There is ZERO chance the net obligation is anything like that. Surprised Alpha isn’t clear on that.
it’s still very bad for us.
...just like Ireland.
the Irish people,
were about the MOST debt-free,
in all of Europe.
then the politicians changed the law,
to make the taxpayers liable for the bank’s
derivitive screw-ups.
...the rest is history.
now, the same is happening to us.
>> There is ZERO chance the net obligation is anything like that.
What if the net obligation is only five percent of $75 trillion?
That’s still three trillion seven-hundred-fifty billion dollars of taxpayer exposure. Two full years of Obama-esque deficits.
Is that acceptable?
If you don’t like five percent as the number, then what number do you prefer?

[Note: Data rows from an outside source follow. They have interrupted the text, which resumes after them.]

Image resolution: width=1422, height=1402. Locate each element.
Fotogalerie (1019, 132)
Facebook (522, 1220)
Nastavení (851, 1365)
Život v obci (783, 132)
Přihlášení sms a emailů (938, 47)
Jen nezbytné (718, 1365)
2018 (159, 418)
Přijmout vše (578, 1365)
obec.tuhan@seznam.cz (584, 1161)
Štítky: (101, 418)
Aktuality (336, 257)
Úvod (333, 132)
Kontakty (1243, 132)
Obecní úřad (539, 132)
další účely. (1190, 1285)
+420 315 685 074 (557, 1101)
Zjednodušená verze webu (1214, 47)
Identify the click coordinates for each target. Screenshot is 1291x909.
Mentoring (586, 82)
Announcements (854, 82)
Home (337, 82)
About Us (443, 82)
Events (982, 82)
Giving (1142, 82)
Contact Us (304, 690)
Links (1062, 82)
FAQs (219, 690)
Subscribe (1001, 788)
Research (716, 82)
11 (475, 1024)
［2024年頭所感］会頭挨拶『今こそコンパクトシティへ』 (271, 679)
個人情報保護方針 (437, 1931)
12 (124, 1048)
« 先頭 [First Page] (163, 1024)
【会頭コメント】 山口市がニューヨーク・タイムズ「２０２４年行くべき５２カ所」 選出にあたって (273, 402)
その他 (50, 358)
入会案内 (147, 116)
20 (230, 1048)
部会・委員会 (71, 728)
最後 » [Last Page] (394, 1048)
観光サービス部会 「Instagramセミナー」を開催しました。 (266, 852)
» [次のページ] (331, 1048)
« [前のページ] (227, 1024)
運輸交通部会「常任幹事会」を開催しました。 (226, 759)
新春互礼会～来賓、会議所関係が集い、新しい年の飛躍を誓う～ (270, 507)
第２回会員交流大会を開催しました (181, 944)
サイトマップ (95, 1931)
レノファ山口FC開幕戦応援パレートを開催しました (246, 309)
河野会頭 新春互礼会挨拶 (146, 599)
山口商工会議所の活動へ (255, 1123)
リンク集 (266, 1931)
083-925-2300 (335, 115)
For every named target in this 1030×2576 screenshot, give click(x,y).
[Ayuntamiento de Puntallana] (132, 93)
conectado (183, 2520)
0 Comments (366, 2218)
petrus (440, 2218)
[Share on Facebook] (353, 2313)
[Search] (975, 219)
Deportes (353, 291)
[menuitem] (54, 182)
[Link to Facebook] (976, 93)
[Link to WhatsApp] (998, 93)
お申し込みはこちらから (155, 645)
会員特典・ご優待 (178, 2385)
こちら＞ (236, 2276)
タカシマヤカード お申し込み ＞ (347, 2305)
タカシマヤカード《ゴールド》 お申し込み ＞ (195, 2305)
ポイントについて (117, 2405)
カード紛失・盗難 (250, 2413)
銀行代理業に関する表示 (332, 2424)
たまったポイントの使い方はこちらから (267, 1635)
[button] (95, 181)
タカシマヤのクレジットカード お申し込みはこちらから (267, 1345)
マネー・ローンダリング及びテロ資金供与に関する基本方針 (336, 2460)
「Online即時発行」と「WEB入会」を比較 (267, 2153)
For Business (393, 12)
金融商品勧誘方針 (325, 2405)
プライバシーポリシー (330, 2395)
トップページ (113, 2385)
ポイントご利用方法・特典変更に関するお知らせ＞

*Whatever* the risk level of this crapola, I should think that BAC shareholders and bondholders ought to be on the hook — not depositors and the taxpayer by way of the FDIC.
Why? During the housing boom, trades were leveraged 100 to one in many cases, all based on the assumption that the boom would continue. When it crashed, those leveraged assets set off a chain reaction which amounted to the financial equivalent of an atom bomb. A huge percentage of the trades were done by computers, and this reckless orgy went on for years with no regulations or oversight. The true extent of the losses is yet to be known, but I've heard that the total debt worldwide is more than 1.5 quadrillion.